[Input data Boundary: Start]
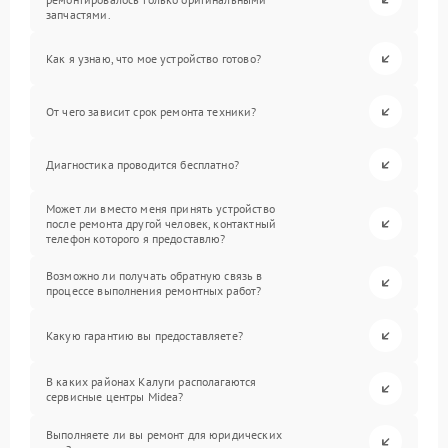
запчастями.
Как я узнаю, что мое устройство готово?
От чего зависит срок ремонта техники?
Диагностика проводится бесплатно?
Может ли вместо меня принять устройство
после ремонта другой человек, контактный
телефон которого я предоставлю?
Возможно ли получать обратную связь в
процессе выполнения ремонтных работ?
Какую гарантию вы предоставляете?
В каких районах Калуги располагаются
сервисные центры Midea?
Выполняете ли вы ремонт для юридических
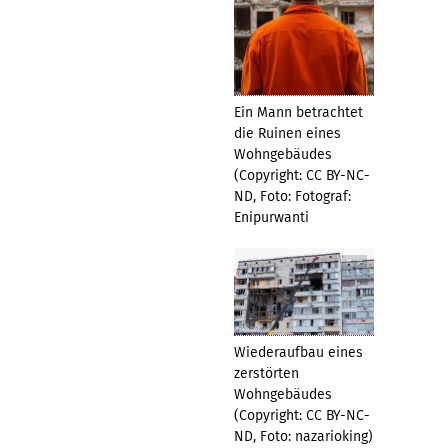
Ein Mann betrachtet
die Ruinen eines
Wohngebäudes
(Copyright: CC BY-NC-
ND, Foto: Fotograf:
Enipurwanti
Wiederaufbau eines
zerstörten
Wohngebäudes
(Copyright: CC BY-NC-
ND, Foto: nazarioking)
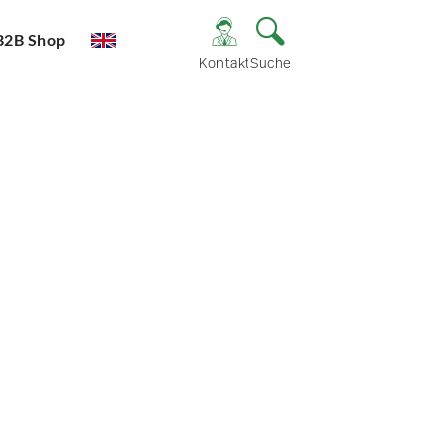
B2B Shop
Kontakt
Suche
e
[Input data Boundary: End]
From the line that contains "die Ruinen eines" to the end of the listing, give every line again exactly as written. Leave the pictures out.

▸ Result of the task:
die Ruinen eines
Wohngebäudes
(Copyright: CC BY-NC-
ND, Foto: Fotograf:
Enipurwanti
Wiederaufbau eines
zerstörten
Wohngebäudes
(Copyright: CC BY-NC-
ND, Foto: nazarioking)
B2B Shop
Kontakt
Suche
e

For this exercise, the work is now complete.